Job submission limits#

Sherlock enforces limits on the number of jobs that can be in queue at any given time, to ensure fair access to resources for all users.

Checking current limits

Run sh_part to see the current submission limits for each partition.

Queue limits#

When the per-user or per-group queue limit is reached, job submissions will fail with:

sbatch: error: MaxSubmitJobsPerAccount
sbatch: error: MaxSubmitJobsPerUser

MaxSubmitJobsPerUser means the per-user limit has been reached; MaxSubmitJobsPerAccount means the limit for your group (Slurm account) has been reached, regardless of how many jobs you personally have in queue.

Wall-time limits#

Jobs on the normal partition are limited to 2 days. To run longer, add the long QOS to your submission script:

#SBATCH --time=3-00:00:00
#SBATCH --qos=long

Owners partition

If you have access to an owners partition, the maximum wall-clock time is 7 days and you do not need the long QOS.

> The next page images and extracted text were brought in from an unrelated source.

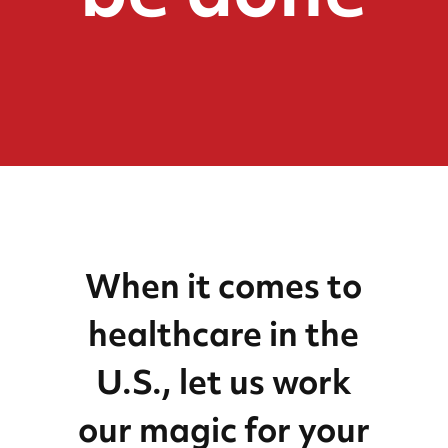
When it comes to
healthcare in the
U.S., let us work
our magic for your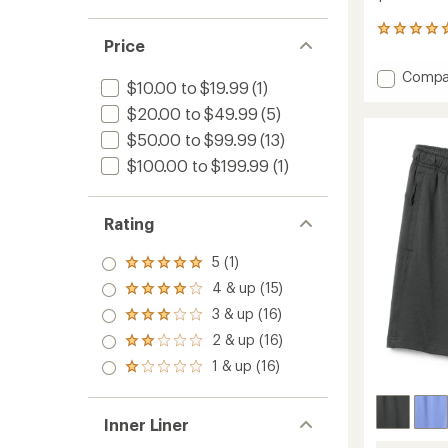
2
Price
reviews
with
Add
Compa
an
$10.00 to $19.99
(1)
Stretc
average
Trail
$20.00 to $49.99
(5)
rating
of
Pants
$50.00 to $99.99
(13)
5.0
-
out
$100.00 to $199.99
(1)
Men's
of
to
5
stars
Rating
5 (1)
Rated
5.0
4 & up (15)
Rated
out
4.0
3 & up (16)
of 5
Rated
out
stars
3.0
2 & up (16)
of 5
Rated
out
stars
2.0
1 & up (16)
of 5
Rated
out
stars
1.0
of 5
out
stars
of 5
Inner Liner
stars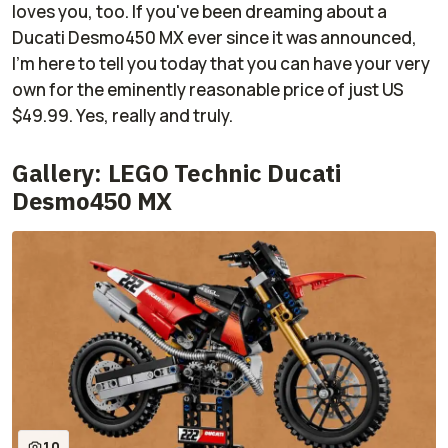
loves you, too. If you've been dreaming about a
Ducati Desmo450 MX ever since it was announced,
I'm here to tell you today that you can have your very
own for the eminently reasonable price of just US
$49.99. Yes, really and truly.
Gallery: LEGO Technic Ducati
Desmo450 MX
10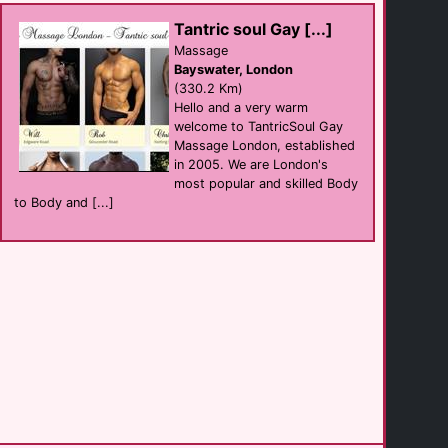
Amsterdam
(30.5 Km)
Tantric soul Gay [...]
Massage
Bayswater, London
Mister B [...]
(330.2 Km)
shop
Amsterdam
Hello and a very warm
(30.5 Km)
welcome to TantricSoul Gay
Massage London, established
in 2005. We are London's
The Web
most popular and skilled Body
Bar
Amsterdam
to Body and [...]
(30.5 Km)
Homomonument
attraction
Amsterdam
(30.5 Km)
Hotel Mercier
hotel
Amsterdam
(30.5 Km)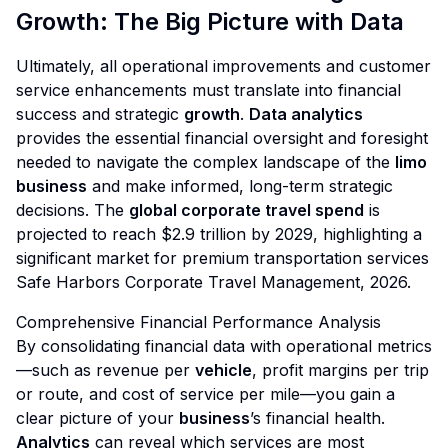
Growth: The Big Picture with Data
Ultimately, all operational improvements and customer
service enhancements must translate into financial
success and strategic
growth
.
Data analytics
provides the essential financial oversight and foresight
needed to navigate the complex landscape of the
limo
business
and make informed, long-term strategic
decisions. The
global corporate travel spend
is
projected to reach $2.9 trillion by 2029, highlighting a
significant market for premium transportation services
Safe Harbors Corporate Travel Management, 2026
.
Comprehensive Financial Performance Analysis
By consolidating financial data with operational metrics
—such as revenue per
vehicle
, profit margins per trip
or route, and cost of service per mile—you gain a
clear picture of your
business
’s financial health.
Analytics
can reveal which services are most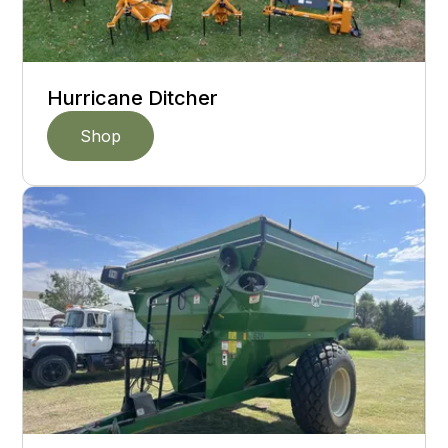
Hurricane Ditcher
Shop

Minimizing the number of jobs in queue#

Reducing the number of jobs submitted to the scheduler is generally good practice. One effective approach is to pack more work into each job.

For example, consider a 100-task array job running one app instance per array item:

array_job.sbatch

#!/bin/bash
#SBATCH --array=1-100
#SBATCH -n 1

./app ${SLURM_ARRAY_TASK_ID}

This creates 100 jobs in queue, each using 1 CPU. Instead, you can consolidate them by running multiple tasks per array item:

array_job_optimized.sbatch

#!/bin/bash
#SBATCH --array=0-99:10
#SBATCH -n 10

for i in {0..9}; do
    srun -n 1 ./app $((SLURM_ARRAY_TASK_ID+i)) &
done

wait # important: keeps the job alive until background tasks finish

--array=0-99:10 submits 10 array jobs with indexes 0, 10, 20 ... 90
-n 10 allocates 10 CPUs per array job
the for loop runs 10 tasks in parallel, covering indexes SLURM_ARRAY_TASK_ID to SLURM_ARRAY_TASK_ID + 9

This runs the same 100 app instances while reducing the number of queued jobs by 10x, helping stay within submission limits.